# Statistical Analysis: ANOVA with Tukey HSD

This notebook performs statistical analysis to compare the performance of different driver identification algorithms using ANOVA and Tukey's Honestly Significant Difference (HSD) test.

Reference: https://scipy.github.io/devdocs/reference/generated/scipy.stats.tukey_hsd.html

In [None]:
# Import required libraries
import numpy as np
import pandas as pd
from scipy.stats import tukey_hsd

import matplotlib.pyplot as plt

%matplotlib inline

## Load Experimental Data

Load the algorithm execution results from the Excel file containing performance metrics.

In [None]:
# Read the experimental results
executions = pd.read_excel("data/executions.xlsx")
executions

In [None]:
# Group data by algorithm for comparative analysis
test_data = executions.groupby("algorithm")

In [None]:
# Extract performance metrics for each algorithm
# R_HV: Recall for Human Vehicles
# R_AV: Recall for Autonomous Vehicles
# R_W: Weighted Recall
R_HV = {}
R_AV = {}
R_W = {}
for alg in executions["algorithm"].unique():
    R_HV[alg] = test_data.get_group(alg)["R_HV"].values
    R_AV[alg] = test_data.get_group(alg)["R_AV"].values
    R_W[alg] = test_data.get_group(alg)["R_W"].values

R_HV

## Statistical Testing: Tukey HSD and Kruskal-Wallis Test

### Test Executions

#### Human Vehicle (HV) Recall Analysis and Visualization

In [None]:
# Perform Tukey HSD test for all three metrics
# This test determines which algorithm pairs have significantly different performance
res_HV = tukey_hsd(R_HV["biLSTM"], R_HV["Li_et_al + our features"], R_HV["Li_et_al"])
res_AV = tukey_hsd(R_AV["biLSTM"], R_AV["Li_et_al + our features"], R_AV["Li_et_al"])
res_W = tukey_hsd(R_W["biLSTM"], R_W["Li_et_al + our features"], R_W["Li_et_al"])

In [None]:
# Display p-values from Tukey HSD test for HV recall
# Matrix showing pairwise comparison significance
res_HV.pvalue

In [None]:
# Perform Kruskal-Wallis test for pairwise algorithm comparisons
# This non-parametric test is used when normality assumptions are not met
import itertools
from scipy import stats

kruskal_results = pd.DataFrame(columns=["algorithm1", "algorithm2", "pvalue"])

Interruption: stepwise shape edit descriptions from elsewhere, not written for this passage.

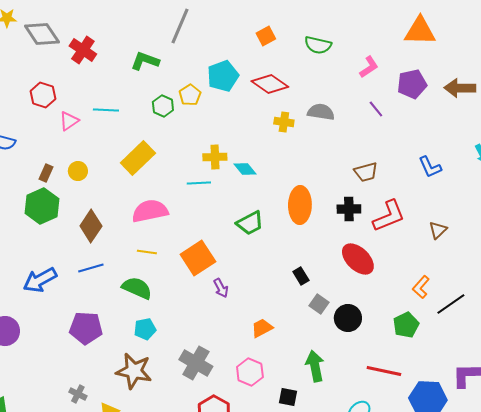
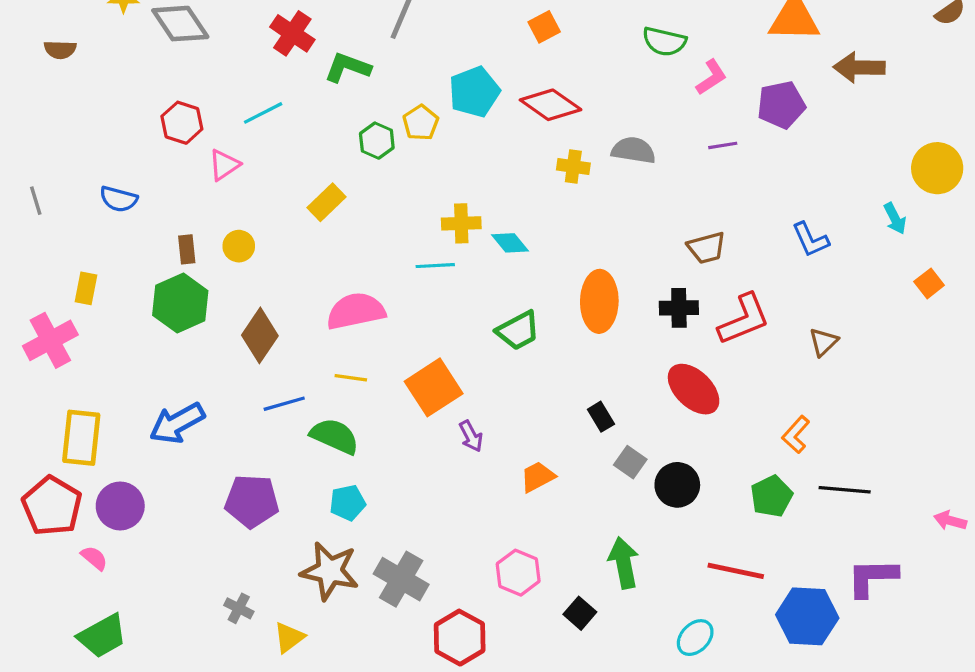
green semicircle: (318, 45) -> (664, 41), moved
red cross: (83, 50) -> (292, 33), moved
brown arrow: (460, 88) -> (859, 67), moved
purple line: (376, 109) -> (723, 145), turned -60
cyan line: (106, 110) -> (263, 113), moved, turned -30
yellow rectangle: (138, 158) -> (326, 202), moved, size x0.7
brown rectangle: (46, 173) -> (187, 249), turned -30
blue line: (91, 268) -> (284, 404), moved
black line: (451, 304) -> (845, 490), moved, turned 40
orange trapezoid: (262, 328) -> (538, 477), moved
gray cross: (196, 363) -> (401, 579), moved
black square: (288, 397) -> (580, 613), turned 30

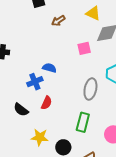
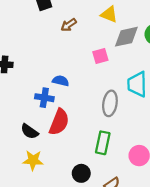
blue cross: (35, 82) -> (44, 98), turned 35
red semicircle: (46, 103) -> (59, 122), size x1.6
yellow star: (40, 137) -> (33, 160), moved

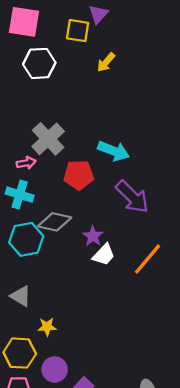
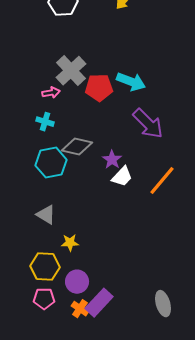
red pentagon: (79, 175) -> (99, 88), moved
cyan cross: (20, 195) -> (45, 122), size x0.7

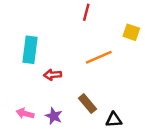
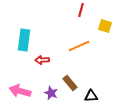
red line: (86, 12) -> (81, 10), moved
pink arrow: (25, 114) -> (20, 91), size x1.5
purple star: (54, 116) -> (51, 93), moved

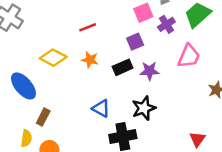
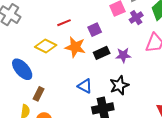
red line: (88, 27) -> (64, 23), moved
purple square: (135, 42) -> (95, 30), moved
orange star: (90, 60) -> (75, 47), size x1.5

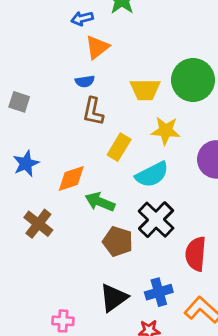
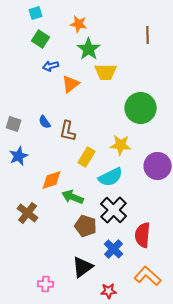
blue arrow: (82, 18) -> (51, 66), moved
blue semicircle: (85, 81) -> (45, 122), moved, turned 64
yellow trapezoid: (145, 90) -> (106, 72), moved
blue star: (26, 163) -> (19, 156), moved
blue cross: (159, 292) -> (114, 249), moved, turned -30

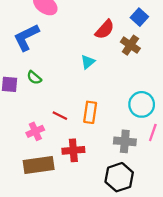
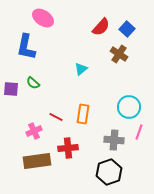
red semicircle: (105, 29) -> (101, 27), moved
blue L-shape: (26, 37) -> (26, 47), turned -52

stuff = ["biLSTM", "Li_et_al + our features", "Li_et_al"]

for num, subset in enumerate(itertools.combinations(stuff, 2)):
    kruskal_results.loc[num] = [
        subset[0],
        subset[1],
        stats.kruskal(R_HV[subset[0]], R_HV[subset[1]]).pvalue,
    ]

kruskal_results

In [None]:
# Visualize HV recall distribution across algorithms using box plots
import seaborn as sns
from statannotations.Annotator import Annotator

algorithms = np.unique(executions["algorithm"])

ax = sns.boxplot(data=executions, x="algorithm", y="R_HV")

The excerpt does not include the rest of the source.